Pandemi gibi olağanüstü bir süreçte 25 Kasım Kadına Yönelik Şiddete Karşı Uluslararası Mücadele Günü’nü karşılarken, geride kalan süreç işçi ve emekçi kadınların öfkesinin taştığını göstermektedir. Tüm dünyada sokaklara taşan bu öfkenin bu sene 25 Kasım’da da sokakları dolduracağı açıktır. Başta kadına yönelik şiddet olmak üzere işçi ve emekçi kadınların karşı karşıya kaldığı çok yönlü sorunlar karşısında büyüyen öfkeyi ve buna karşı yöneltilen tepkinin ufkunu düzen sınırlarının dışına çıkartmak konusunda biz sınıf devrimcilerine önemli bir sorumluluk düşüyor. Kadına yönelik şiddetin kaynağında kapitalist sömürü düzeninin durduğunu ve kadınların yaşadığı tüm sorunların çözüm yolunun sosyalizm mücadelesini büyütmekten geçtiğini anlatmak sorumluluğudur bu.
25 Kasım yaklaşırken, sınıf devrimcileri olarak başta işçi ve emekçi kadınlar olmak üzere tüm işçi ve emekçilere, döne döne şiddet üreten kapitalist sömürü düzenine karşı “Yaşamak için sosyalizm!” şiarını daha güçlü bir biçimde taşımalı, AKP-MHP iktidarının kadına yönelik şiddeti besleyen ve meşrulaştırmaya çalışan baskıcı-gerici politikalarına karşı “Kadın-erkek el ele, örgütlü mücadeleye!” çağrısını yükseltmeliyiz.
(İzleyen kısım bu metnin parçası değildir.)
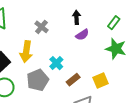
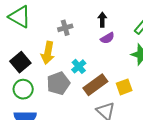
gray cross: (42, 27) -> (65, 28), turned 32
brown rectangle: (73, 80) -> (95, 85), size x1.6

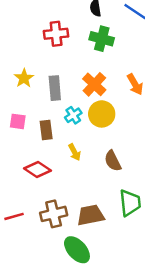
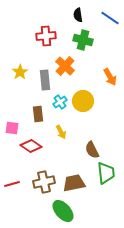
orange cross: (94, 84) -> (65, 66), moved
pink square: (18, 121) -> (12, 128), moved
brown semicircle: (113, 161) -> (92, 150), moved

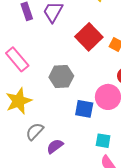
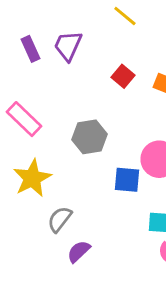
red square: (89, 37) -> (123, 76), size x0.6
purple semicircle: (55, 146) -> (79, 251), moved

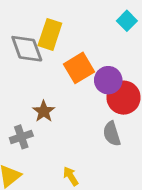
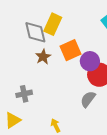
brown star: (44, 111) -> (43, 57), moved
gray semicircle: (112, 134) -> (88, 99), turned 48

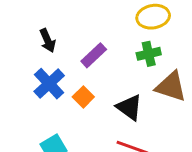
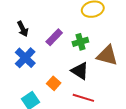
green cross: (149, 54) -> (80, 42), moved
orange square: (83, 97) -> (54, 83), moved

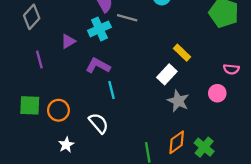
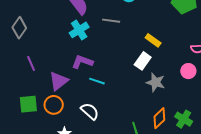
gray line: (127, 18) -> (111, 21), moved
purple triangle: (68, 41) -> (59, 81), moved, size x1.5
cyan line: (112, 90) -> (97, 81), turned -49

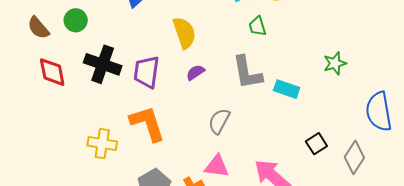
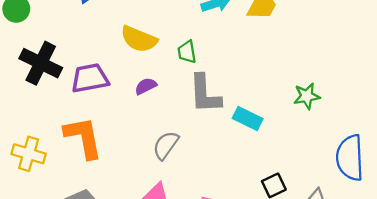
green trapezoid: (257, 26) -> (187, 52), moved
yellow semicircle: (184, 33) -> (139, 39), turned 124
purple trapezoid: (147, 72) -> (90, 78), turned 64

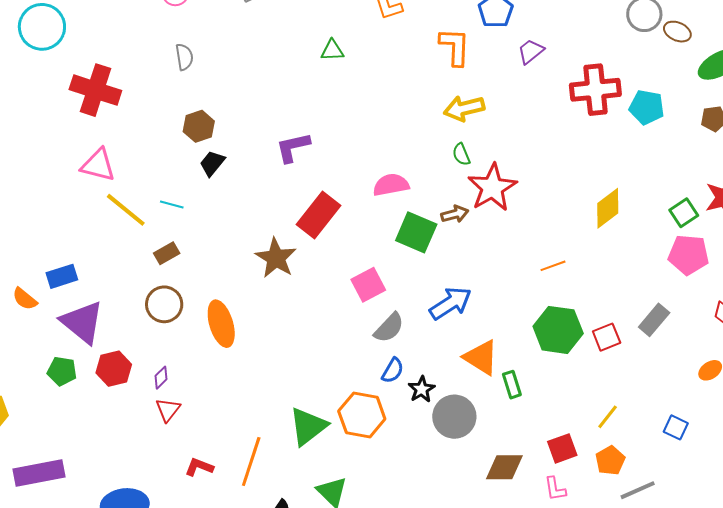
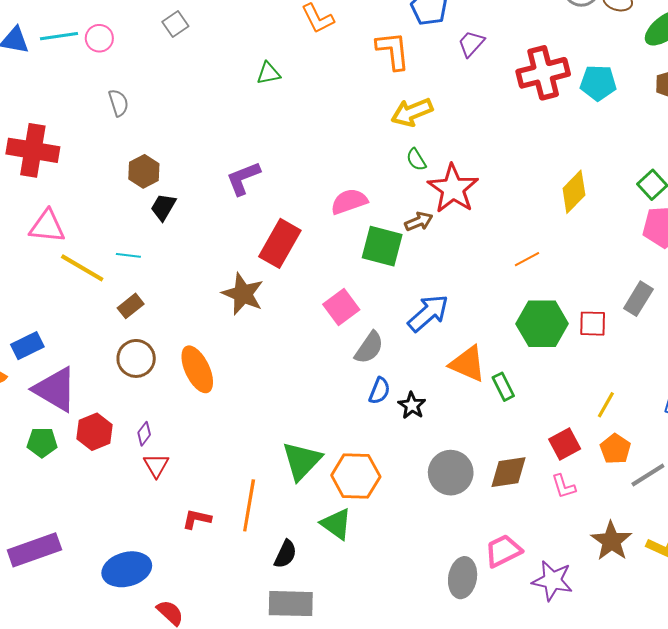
red square: (607, 337) -> (593, 324), turned 32
orange hexagon: (362, 415) -> (356, 476), moved
gray circle: (454, 417) -> (451, 473), moved

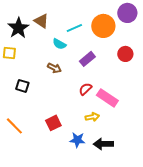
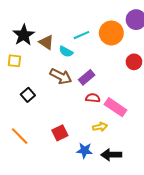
brown triangle: (41, 21) -> (46, 42), moved
purple rectangle: (87, 59) -> (87, 77), moved
brown arrow: (54, 68) -> (61, 76), size x1.5
black square: (22, 86) -> (28, 95), turned 32
red semicircle: (85, 89) -> (93, 98), turned 48

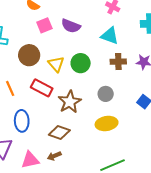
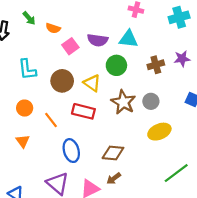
cyan triangle: (110, 36) -> (128, 39), moved
green circle: (81, 63) -> (116, 65), moved
brown star: (70, 102) -> (123, 102), moved

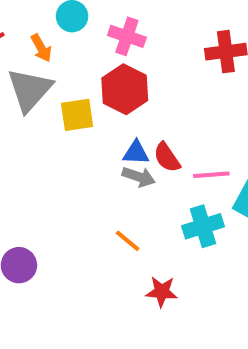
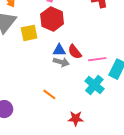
cyan cross: (203, 226) -> (94, 85), turned -30
orange line: (128, 241) -> (49, 94), moved

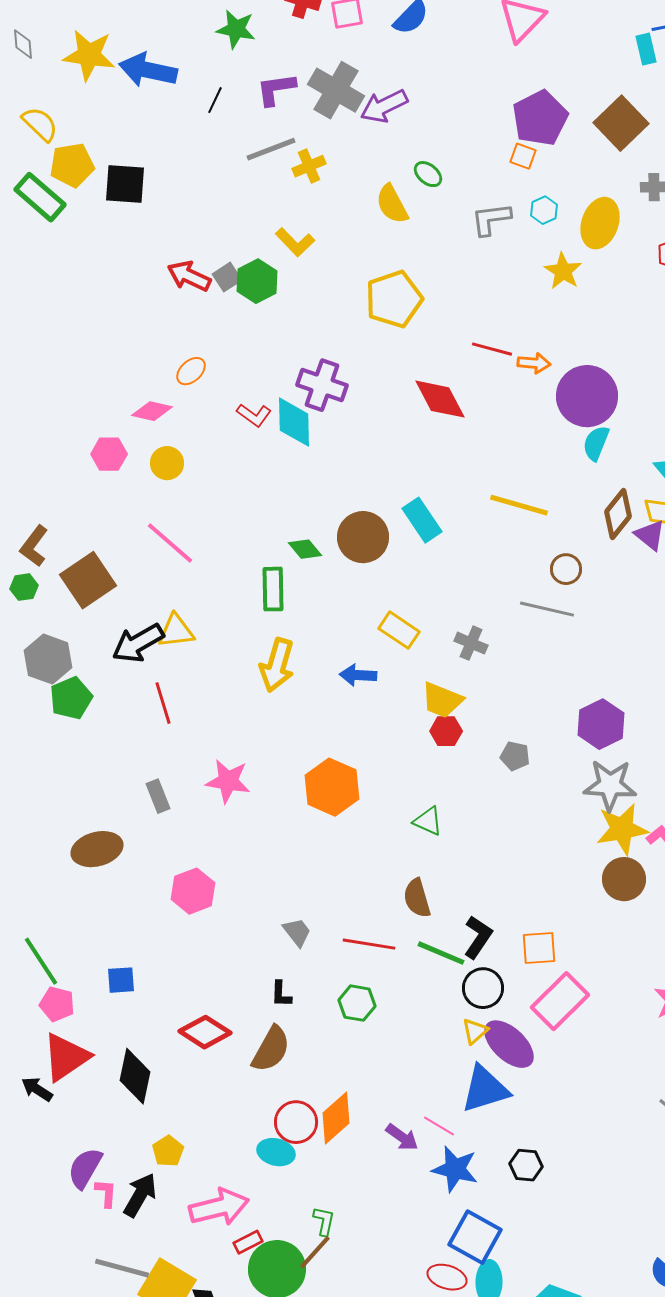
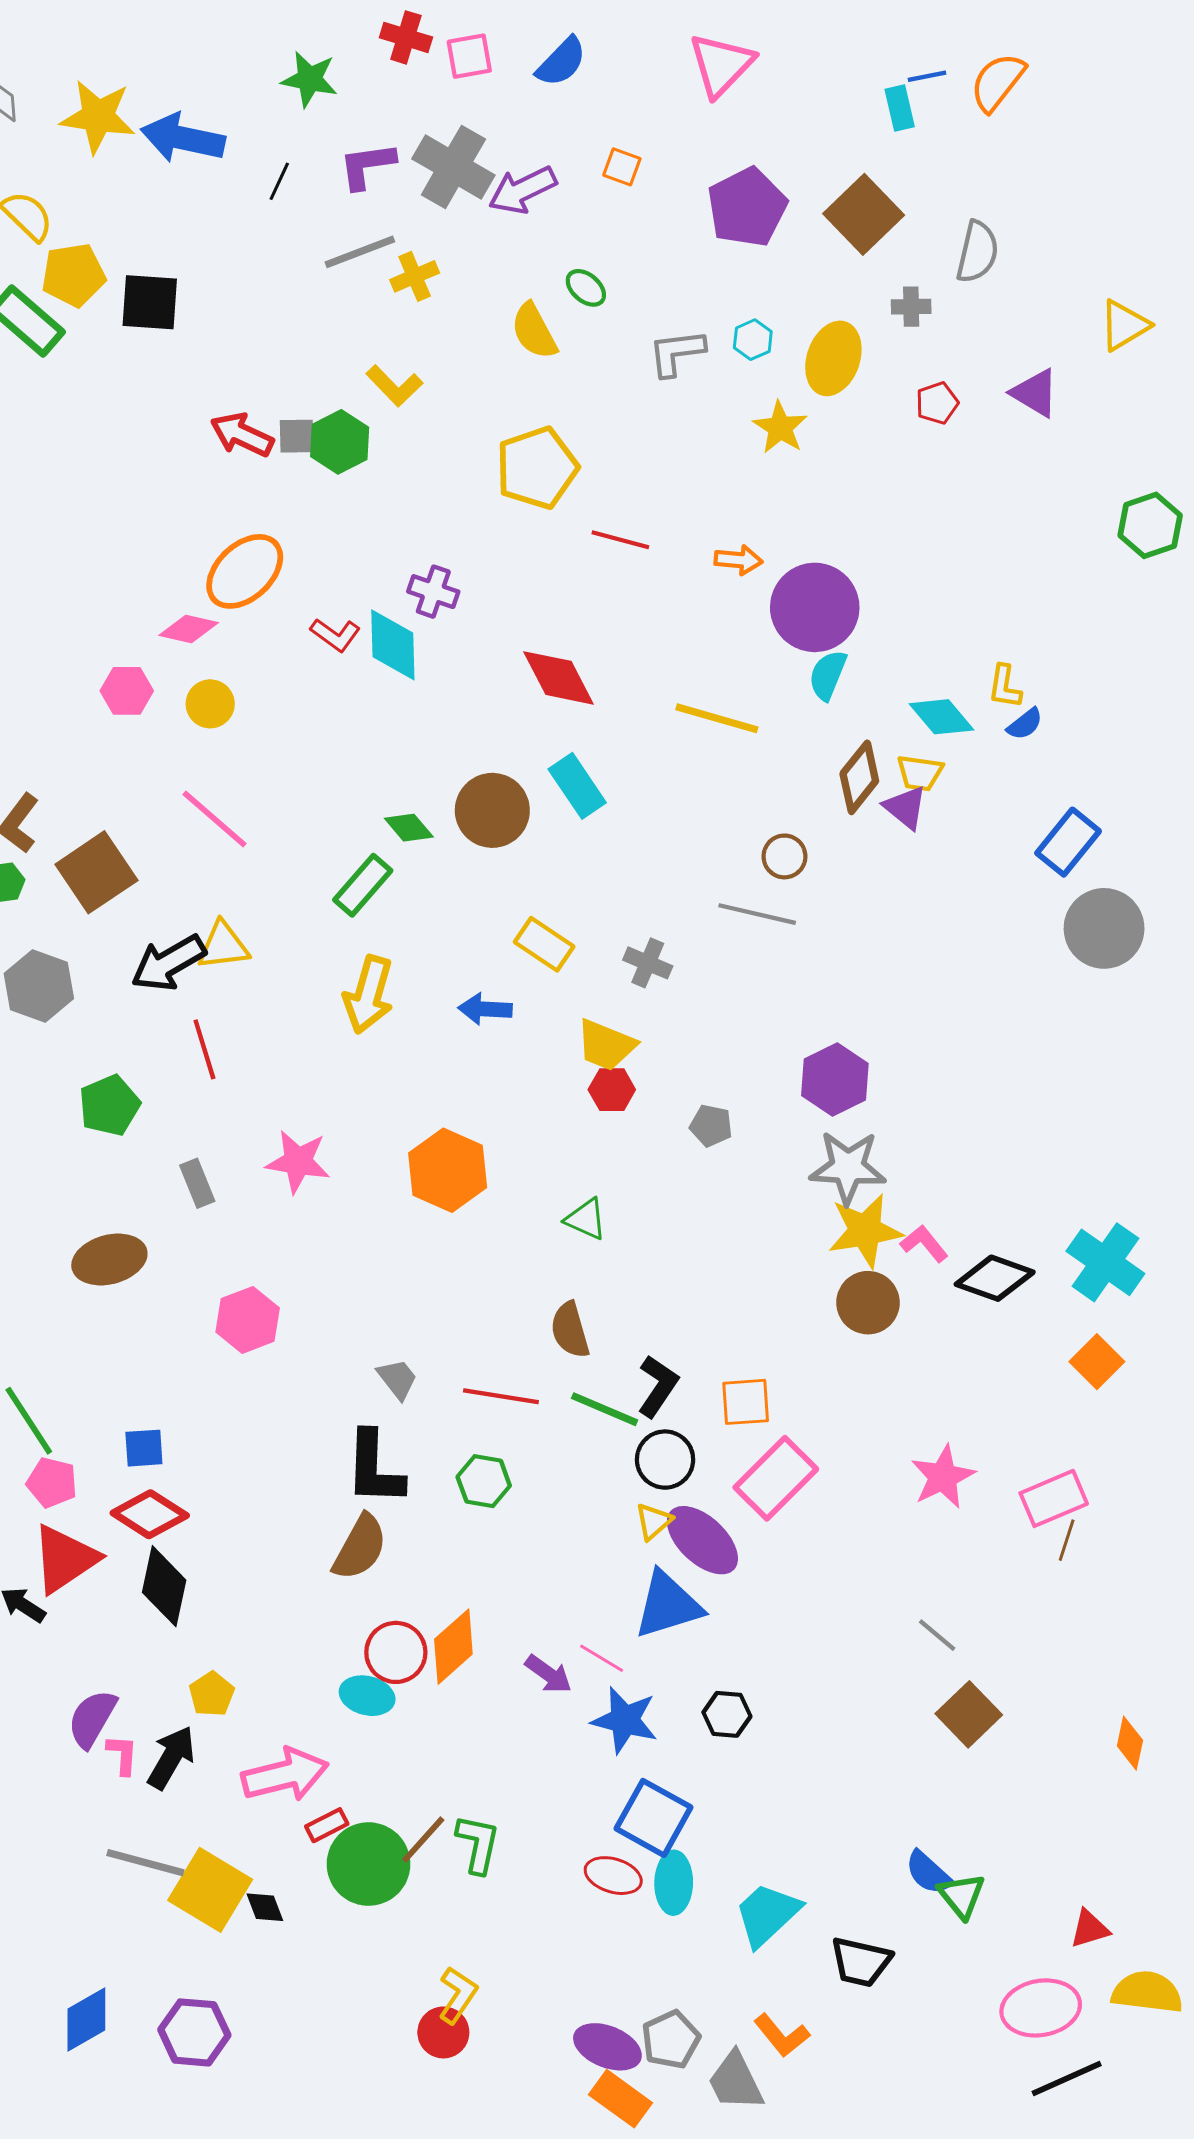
orange square: (523, 156) -> (622, 167), moved
gray square: (227, 277) -> (297, 436), turned 32
red line: (492, 349) -> (620, 540), moved
orange ellipse: (191, 371) -> (245, 571), size x1.8
purple cross: (322, 385) -> (433, 592), size x0.7
red diamond: (440, 399) -> (559, 678), moved
yellow line: (519, 505) -> (717, 718), moved
green rectangle: (273, 589) -> (363, 885), turned 42
green pentagon: (71, 698) -> (109, 1105), moved
black L-shape: (281, 994) -> (374, 1468), size x2.0
red diamond: (205, 1032) -> (150, 1514), moved
green L-shape: (324, 1221) -> (478, 1844), moved, size x1.4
25 Kasım Günü gerçekleşecek kadın eylemlerine nicel ve nitel olarak güçlü bir katılımı örgütlemek önemli bir yerde duruyor. Müdahalelerimiz bugün için kadın eylemlerinde devrimci bir taraflaşma yaratamayacak olsa da, önemli bir etki yarattığını unutmamalıyız.
Mirabel kardeşlerden miras kalan, diktatörlüğe karşı direniş bayrağını yükseltme anlamına gelen 25 Kasım çağrısını en güçlü şekilde örgütlemek için seferber olalım!